El optimismo en sí mismo no funciona

El poder del pensamiento positivo ha sido un principio
rector para los líderes empresariales desde por lo menos 1936, cuando el
escritor estadounidense Napoleon Hill publicó Think and Grow Rich(Piense y hágase rico). Dos décadas más tarde, el también
estadounidense Norman Vincent Peale escribió The Power of Positive Thinking
(El poder del pensamiento positivo),
un libro que ha vendido más de 21 millones copias en todo el mundo. Y más
recientemente, The Secret (El secreto), de la australiana Rhonda Byrne, cautivó a líderes
empresariales y otros lectores con sus promesas de éxito basadas en el
pensamiento positivo.

Según
esas obras, los pensamientos negativos o las dudas se interponen en el camino del
triunfo.

Sin embargo, una nueva
corriente de investigación ha encontrado que el pensamiento positivo tiene sus
límites e incluso
acarrea sus propios obstáculos.
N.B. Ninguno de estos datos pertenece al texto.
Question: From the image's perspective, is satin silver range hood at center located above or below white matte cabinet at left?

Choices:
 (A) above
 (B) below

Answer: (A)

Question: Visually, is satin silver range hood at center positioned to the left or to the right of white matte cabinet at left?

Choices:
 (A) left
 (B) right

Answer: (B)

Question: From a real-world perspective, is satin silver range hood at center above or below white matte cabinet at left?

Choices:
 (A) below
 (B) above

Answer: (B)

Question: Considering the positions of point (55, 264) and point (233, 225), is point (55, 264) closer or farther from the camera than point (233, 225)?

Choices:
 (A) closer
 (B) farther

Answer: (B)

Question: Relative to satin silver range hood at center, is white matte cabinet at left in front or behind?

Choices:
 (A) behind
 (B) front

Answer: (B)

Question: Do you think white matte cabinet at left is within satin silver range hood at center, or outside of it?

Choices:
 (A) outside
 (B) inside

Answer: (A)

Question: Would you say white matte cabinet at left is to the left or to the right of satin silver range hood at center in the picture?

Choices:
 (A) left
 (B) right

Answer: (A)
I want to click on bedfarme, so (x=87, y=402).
Gabriele Oettingen, profesora de psicología de
la Universidad de Nueva York y autora de Rethinking Positive Thinking:
Inside the New Science of Motivation
(Repensar el pensamiento
positivo: dentro de la nueva ciencia de la motivación), dice que cuando comenzó
a estudiar el pensamiento positivo descubrió que la energía, medida por la presión arterial, baja cuando las personas
generan fantasías felices sobre su futuro. “El problema es que no suben
su energía para cumplir sus deseos”, dice Oettingen.
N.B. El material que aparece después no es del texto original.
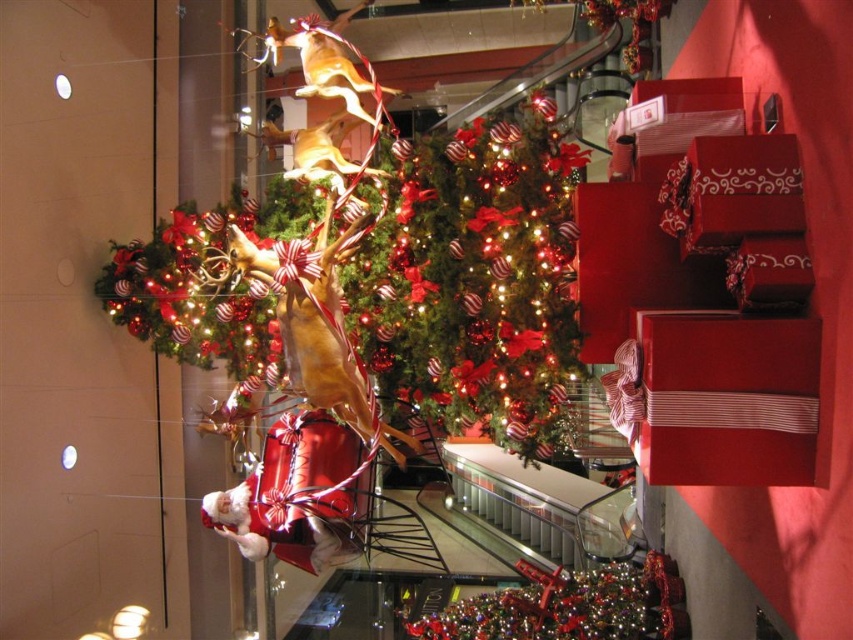 Does shiny red gift at center have a smaller size compared to shiny metallic ornament at center?

Actually, shiny red gift at center might be larger than shiny metallic ornament at center.

Between point (483, 392) and point (543, 600), which one is positioned in front?

Positioned in front is point (483, 392).

Who is more distant from viewer, (x=410, y=326) or (x=525, y=620)?

Point (x=525, y=620)

Identify the location of shiny red gift at center. [x=474, y=278].

Between shiny red gift at center and shiny red christmas tree at center, which one has less height?

Standing shorter between the two is shiny red gift at center.

Locate an element on the screen. shiny red gift at center is located at coordinates (474, 278).

The height and width of the screenshot is (640, 853). Identify the location of shiny red gift at center. (474, 278).

Is point (444, 417) farther from viewer compared to point (469, 621)?

No, (444, 417) is closer to viewer.

Does shiny red christmas tree at center appear over shiny metallic ornament at center?

Correct, shiny red christmas tree at center is located above shiny metallic ornament at center.

Measure the distance between point (517, 145) and camera.

They are 9.71 feet apart.

At what (x,y) coordinates should I click in order to perform the action: click on shiny red christmas tree at center. Please return your answer as a coordinate pair (x, y). The width and height of the screenshot is (853, 640). Looking at the image, I should click on (477, 280).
En sus estudios Oettingen descubrió, por ejemplo, que
tras dos años de fantasear sobre la obtención de un empleo, los graduados
universitarios de su muestra terminaron ganando menos dinero y recibiendo menos
ofertas que los egresados que tenían más dudas y preocupaciones al principio. “Los
que fantasean se sienten realizados y
relajados, pierden la motivación necesaria para esforzarse y lograr que
sucedan las cosas”.

Nimita Shah, psicóloga británica especializada en
orientación profesional, dice que con frecuencia las personas se sienten frustradas por no poder manifestar sus deseos y
luego se sienten culpables por tener pensamientos negativos, creyendo
que ese pesimismo es parte del problema. “Fantasear sobre el futuro puede
ayudar a crear un impulso a corto plazo pero a la larga hace que la gente se
sienta peor”.

Todo conduce a pensar que se debería estar más
preocupado y pensando que lo peor está por venir. No. Tampoco.
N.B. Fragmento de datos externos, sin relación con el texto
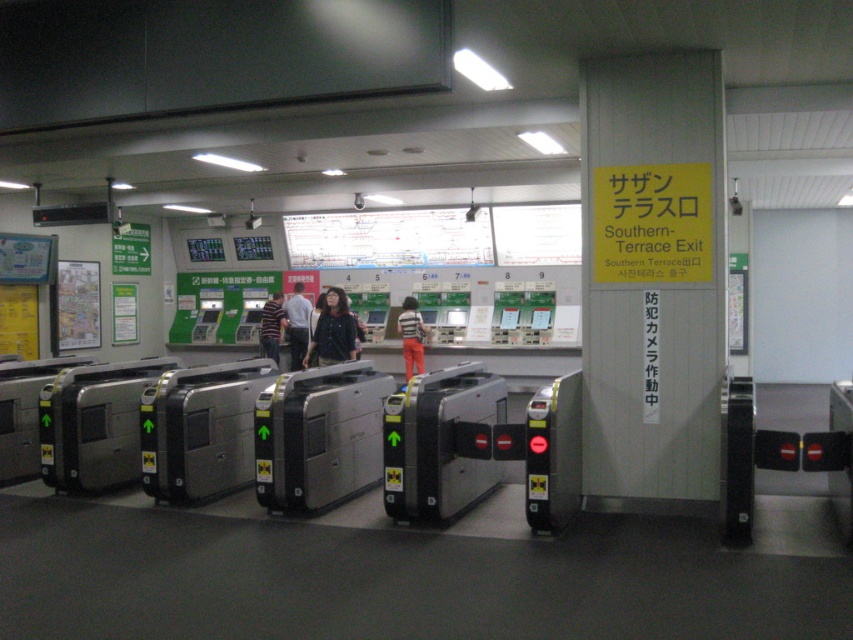 You are a passenger at the train station and see both the striped shirt at center and the striped cotton shirt at center. Which one is nearer to you?

The striped shirt at center is closer to the viewer than the striped cotton shirt at center.

You are a passenger at the train station and you see a dark blue jacket at center and a striped shirt at center. Which clothing item is positioned to the left?

The dark blue jacket at center is to the left of the striped shirt at center.

You are a security guard at the train station and need to determine which passenger to approach first. Both the dark blue shirt at center and the striped shirt at center are standing in the restricted area near the closed turnstiles. Which passenger should you approach based on their clothing size?

The dark blue shirt at center has a larger width than the striped shirt at center, so you should approach the dark blue shirt at center first since they are more noticeable due to their larger clothing size.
Tali Sharot, neurocientífica autora del libro Optimism Bias (La
predisposición al optimismo), asegura que el optimismo está incorporado a la psique humana. Sharot calcula que
existe un sesgo optimista en 80 por
ciento de la población, sin importar cultura o nacionalidad, que ayuda a
que la gente esté motivada en un principio. Los estudios también muestran que los optimistas viven más tiempo y
tienen probabilidades de ser más saludables.

Y un optimismo arraigado también puede ayudar a que la gente supere circunstancias
terribles. Sin embargo, también provoca que las personas subestimen los riesgos.

Al final, demasiado
optimismo es peligroso, parece ser la opinión de los expertos.